When we're ready to start, we'll create a separate forum, with a thread for each book within a series. There will be different rules, too. Contradictions must be listed with PAGE NUMBERS or EXACT letter-for-letter quotations of marker passages so that we can find them.
But for now ... we'll just remember that authors are human, and none of these things really happened because I made them all up ... {grin}
In the Afterword to 2008 "Ender in Exile", he said:
Except for one tiny problem. When I wrote the novel Ender's Game back in 1984, my focus in the last chapter, chapter 15, was entirely on setting up Speaker for the Dead. I had no notion of any sequel between those two books. So I was rather careless and cavalier with my account of Ender's time on the first colony. I was so careless I completely forgot ...
So while the meat of chapter 15 of Ender's Game is exactly right, the details and timeline are not. They aren't what they should have been then, and they certainly aren't what they need to be now. Since writing that chapter, I have written stories like "Investment Counselor" (in First Meetings), where Ender meets Jane (a major character in Speaker) when he is legally coming of age on a planet called Sorelledolce; but this contradicted the timeline stated in Ender's Game. All in all, I realized, it was chapter 15 that was wrong, not the later stories, which took more details into account and developed the story in a superior way.
Why should I be stuck now with decisions carelessly made twenty-four years ago? What I've written since is right; those contradictory but unimportant details in the original novel are wrong.
...
Therefore I have rewritten chapter 15 of Ender's Game, and at some future date there will be an edition of the novel that includes the revised chapter. ...
But rest assured that nothing significant is changed in that chapter. You have not missed anything if you don't read it.

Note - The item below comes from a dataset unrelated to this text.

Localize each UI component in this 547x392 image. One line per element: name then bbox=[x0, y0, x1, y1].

In fact, the most important purpose for that revised chapter is to keep people from writing to me about contradictions between the original version of chapter 15 and this novel. So if you're content to take my word for it that all the contradictions are now resolved, you won't need to look it up online.
...
I was once a professional proofreader. I know from experience that even the brightest, most careful readers, working in teams so we could catch each other's mistakes, still missed errors. A world as complex, with as many stories set in it, as this one is bound to contain other contradictions as yet undetected. Please post any that you find (except the ones from the former chapter 15 of Ender's Game) at Hatrack.com, and maybe I can find a way to fix them later.

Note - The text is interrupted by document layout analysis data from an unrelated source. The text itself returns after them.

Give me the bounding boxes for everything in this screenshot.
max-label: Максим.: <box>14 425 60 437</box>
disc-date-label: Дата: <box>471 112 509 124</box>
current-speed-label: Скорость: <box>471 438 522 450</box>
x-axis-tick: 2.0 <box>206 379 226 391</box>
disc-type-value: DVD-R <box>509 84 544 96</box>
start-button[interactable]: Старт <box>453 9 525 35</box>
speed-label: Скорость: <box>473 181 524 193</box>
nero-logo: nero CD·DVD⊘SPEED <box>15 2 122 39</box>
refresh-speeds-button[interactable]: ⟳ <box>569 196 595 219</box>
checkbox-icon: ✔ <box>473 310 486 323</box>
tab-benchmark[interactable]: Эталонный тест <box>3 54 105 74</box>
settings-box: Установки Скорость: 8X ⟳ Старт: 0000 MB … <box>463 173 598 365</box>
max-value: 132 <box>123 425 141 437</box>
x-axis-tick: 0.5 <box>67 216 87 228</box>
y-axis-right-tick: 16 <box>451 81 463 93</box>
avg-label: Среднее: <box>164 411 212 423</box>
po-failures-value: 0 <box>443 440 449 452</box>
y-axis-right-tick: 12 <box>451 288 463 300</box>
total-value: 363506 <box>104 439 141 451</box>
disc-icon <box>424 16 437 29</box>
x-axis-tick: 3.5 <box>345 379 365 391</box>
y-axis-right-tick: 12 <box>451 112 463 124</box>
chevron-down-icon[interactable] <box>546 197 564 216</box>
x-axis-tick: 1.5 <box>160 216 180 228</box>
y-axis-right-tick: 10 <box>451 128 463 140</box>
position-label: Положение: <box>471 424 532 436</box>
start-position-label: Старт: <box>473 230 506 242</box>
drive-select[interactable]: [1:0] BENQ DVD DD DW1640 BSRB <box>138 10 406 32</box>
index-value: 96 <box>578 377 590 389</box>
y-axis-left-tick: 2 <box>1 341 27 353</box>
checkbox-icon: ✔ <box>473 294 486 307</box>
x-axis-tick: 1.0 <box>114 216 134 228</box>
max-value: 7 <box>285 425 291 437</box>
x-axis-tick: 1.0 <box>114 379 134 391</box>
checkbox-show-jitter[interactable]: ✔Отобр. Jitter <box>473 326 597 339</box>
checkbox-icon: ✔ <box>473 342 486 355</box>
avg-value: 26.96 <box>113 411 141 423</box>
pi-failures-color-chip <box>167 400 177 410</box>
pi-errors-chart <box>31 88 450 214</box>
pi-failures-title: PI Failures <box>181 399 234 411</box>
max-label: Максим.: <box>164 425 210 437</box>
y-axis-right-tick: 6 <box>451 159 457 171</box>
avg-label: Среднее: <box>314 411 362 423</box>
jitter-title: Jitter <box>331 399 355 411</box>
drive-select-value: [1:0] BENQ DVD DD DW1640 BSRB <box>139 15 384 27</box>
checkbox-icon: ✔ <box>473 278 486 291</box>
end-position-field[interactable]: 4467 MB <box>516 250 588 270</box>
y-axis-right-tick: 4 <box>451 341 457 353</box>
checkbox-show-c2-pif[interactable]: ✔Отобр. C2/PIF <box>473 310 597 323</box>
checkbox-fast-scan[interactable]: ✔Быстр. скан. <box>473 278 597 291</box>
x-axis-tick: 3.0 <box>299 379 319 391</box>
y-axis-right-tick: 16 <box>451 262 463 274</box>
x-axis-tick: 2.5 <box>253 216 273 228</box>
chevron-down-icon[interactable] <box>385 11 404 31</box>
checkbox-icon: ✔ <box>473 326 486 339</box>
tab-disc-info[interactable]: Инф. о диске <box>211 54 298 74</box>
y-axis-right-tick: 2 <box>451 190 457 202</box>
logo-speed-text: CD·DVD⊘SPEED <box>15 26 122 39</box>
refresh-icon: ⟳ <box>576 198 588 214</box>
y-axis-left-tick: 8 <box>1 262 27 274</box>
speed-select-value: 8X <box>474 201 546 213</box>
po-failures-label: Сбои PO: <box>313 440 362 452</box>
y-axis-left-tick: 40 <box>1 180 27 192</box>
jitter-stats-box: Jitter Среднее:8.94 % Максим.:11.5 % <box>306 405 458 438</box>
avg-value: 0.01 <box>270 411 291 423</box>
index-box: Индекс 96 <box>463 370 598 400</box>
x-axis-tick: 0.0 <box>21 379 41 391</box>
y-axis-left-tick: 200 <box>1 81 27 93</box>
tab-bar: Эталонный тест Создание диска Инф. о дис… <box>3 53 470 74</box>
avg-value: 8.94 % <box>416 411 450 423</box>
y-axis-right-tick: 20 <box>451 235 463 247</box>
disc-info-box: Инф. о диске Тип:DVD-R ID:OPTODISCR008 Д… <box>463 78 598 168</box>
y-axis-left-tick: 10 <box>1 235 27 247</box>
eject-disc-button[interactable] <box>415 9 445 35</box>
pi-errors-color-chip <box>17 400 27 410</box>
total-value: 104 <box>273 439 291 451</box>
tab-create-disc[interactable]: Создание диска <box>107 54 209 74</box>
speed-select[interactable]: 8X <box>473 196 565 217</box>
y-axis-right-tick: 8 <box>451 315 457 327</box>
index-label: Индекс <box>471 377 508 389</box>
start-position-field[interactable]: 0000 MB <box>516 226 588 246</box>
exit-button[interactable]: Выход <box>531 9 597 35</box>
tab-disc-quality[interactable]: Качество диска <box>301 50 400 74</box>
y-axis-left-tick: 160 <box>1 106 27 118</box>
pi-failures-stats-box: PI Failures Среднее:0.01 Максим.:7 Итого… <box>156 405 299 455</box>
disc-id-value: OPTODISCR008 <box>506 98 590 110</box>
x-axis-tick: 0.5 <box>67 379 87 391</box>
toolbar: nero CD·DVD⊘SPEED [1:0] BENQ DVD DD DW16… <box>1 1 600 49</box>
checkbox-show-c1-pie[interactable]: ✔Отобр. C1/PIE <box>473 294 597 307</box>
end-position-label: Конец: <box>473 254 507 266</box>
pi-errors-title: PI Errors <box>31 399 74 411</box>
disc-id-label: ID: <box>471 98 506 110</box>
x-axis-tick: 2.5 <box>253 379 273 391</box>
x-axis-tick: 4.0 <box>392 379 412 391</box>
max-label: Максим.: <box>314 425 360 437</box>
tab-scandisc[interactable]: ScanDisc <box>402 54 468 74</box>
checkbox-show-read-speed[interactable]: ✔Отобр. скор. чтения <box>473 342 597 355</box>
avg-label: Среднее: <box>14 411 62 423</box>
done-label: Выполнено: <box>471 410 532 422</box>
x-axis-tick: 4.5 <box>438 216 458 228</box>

Or take it philosophically, and realize that if these were genuine histories or biographies instead of works of fiction, there would be contradictions between them anyway—because even in factual accounts of the real world, errors and contradictions creep in. There are few events in history that were recounted identically by all witnesses. Pretend, then, that any remaining contradictions are the result of errors in historical transmission. Even if it's a "history" of events hundreds of years in the future.
Further confirmation came from Hatrack Forums post citing a user discussing this with The First Formic War books' author Aaron Johnston:
millernumber1; posted August 04, 2012 12:06 AM
In terms of the first one {{discrepancy}}, I was able to talk with Johnston about it, and he confirmed my suspicion that he and Card are continuing in the "fluid continuity" and "the stories must be good, and continuity will be altered to fit those good stories" approach that marked "Ender in Exile" and "Shadow of the Giant." So they are aware of these issues, but feel that the story they're telling now doesn't contradict the important moral and emotional aspects of Ender's Game, and so they're going with that, with hopes to alter future editions of Ender's Game.
Please note that this changed somewhat since 2001/2003, when OSC had less of a drive to make changes:
Q: What changes would you make in the novel if you were writing it for the first time today instead of in the mid-80's?
A: ... To tell you things I'd like to fix if I were writing it today is a very different proposition, because of course I know now which things are reader favorites that I would not be stupid enough to tamper with. And many of the "fixes" are things that aren't actually wrong with the book, but rather would have made Ender's Shadow easier to write.
Each book is a snapshot of the kind of writer I was at the time I wrote the book. I have nothing to apologize for, and the only reason I'd go back and rewrite now is if there is something in one of the books that has not aged well and that now interferes with the audience's ability to receive the work as I intended.